## Exercise brief
Copy out each line of the data below in which the string "Цвет" appears.

## Records for this task
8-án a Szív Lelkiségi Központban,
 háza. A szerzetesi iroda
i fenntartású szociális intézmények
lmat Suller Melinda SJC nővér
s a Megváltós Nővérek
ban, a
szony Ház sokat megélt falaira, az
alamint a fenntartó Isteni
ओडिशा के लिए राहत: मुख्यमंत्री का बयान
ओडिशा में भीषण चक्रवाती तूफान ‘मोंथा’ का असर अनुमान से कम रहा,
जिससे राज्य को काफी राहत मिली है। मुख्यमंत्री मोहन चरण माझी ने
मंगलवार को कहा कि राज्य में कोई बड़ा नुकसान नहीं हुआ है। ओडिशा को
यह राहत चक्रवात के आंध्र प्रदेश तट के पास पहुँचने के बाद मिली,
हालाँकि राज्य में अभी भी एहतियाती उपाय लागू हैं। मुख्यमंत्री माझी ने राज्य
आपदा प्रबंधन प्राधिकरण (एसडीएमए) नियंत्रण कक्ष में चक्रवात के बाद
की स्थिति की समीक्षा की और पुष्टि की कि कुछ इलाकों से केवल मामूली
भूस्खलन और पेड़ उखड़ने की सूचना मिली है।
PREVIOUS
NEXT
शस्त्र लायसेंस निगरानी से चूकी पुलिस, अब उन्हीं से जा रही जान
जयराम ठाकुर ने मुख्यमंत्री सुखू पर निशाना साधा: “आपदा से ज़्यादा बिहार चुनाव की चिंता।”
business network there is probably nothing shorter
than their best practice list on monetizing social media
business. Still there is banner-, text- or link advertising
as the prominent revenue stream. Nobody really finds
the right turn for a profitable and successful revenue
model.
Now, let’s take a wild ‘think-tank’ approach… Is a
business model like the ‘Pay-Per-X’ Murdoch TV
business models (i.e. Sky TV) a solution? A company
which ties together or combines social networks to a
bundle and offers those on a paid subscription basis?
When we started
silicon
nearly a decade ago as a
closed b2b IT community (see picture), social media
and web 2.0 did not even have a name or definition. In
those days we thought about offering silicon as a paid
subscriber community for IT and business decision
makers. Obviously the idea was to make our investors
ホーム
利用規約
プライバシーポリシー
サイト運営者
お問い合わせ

--

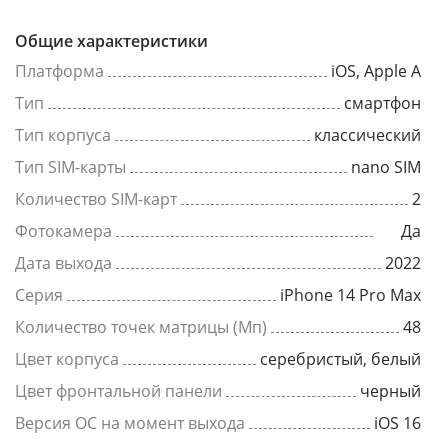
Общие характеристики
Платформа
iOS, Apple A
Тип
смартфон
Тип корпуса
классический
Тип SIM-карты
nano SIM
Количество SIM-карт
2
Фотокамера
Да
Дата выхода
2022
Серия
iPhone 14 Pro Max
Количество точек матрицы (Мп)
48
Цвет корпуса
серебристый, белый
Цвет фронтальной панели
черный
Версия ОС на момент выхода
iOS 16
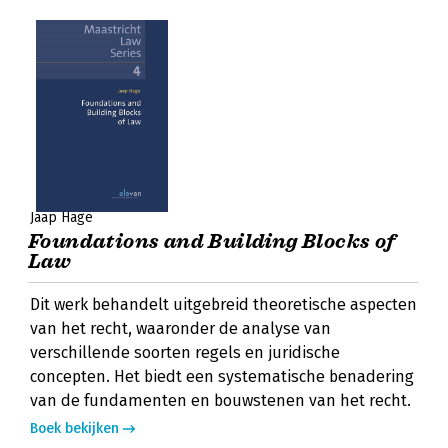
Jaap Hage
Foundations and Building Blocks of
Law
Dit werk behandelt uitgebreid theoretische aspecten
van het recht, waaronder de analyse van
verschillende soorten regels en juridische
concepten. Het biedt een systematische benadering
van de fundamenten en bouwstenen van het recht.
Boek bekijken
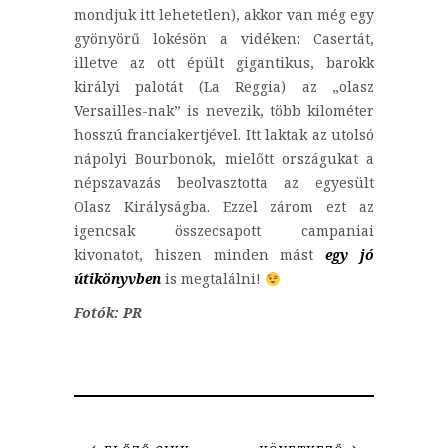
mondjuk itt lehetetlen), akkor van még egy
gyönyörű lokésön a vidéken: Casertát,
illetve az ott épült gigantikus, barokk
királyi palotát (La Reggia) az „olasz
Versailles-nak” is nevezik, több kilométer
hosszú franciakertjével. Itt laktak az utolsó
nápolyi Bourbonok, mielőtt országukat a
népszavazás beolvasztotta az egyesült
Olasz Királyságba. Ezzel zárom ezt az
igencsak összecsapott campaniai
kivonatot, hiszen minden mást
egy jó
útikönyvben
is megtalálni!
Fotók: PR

## Reply to the exercise
Цвет корпуса
Цвет фронтальной панели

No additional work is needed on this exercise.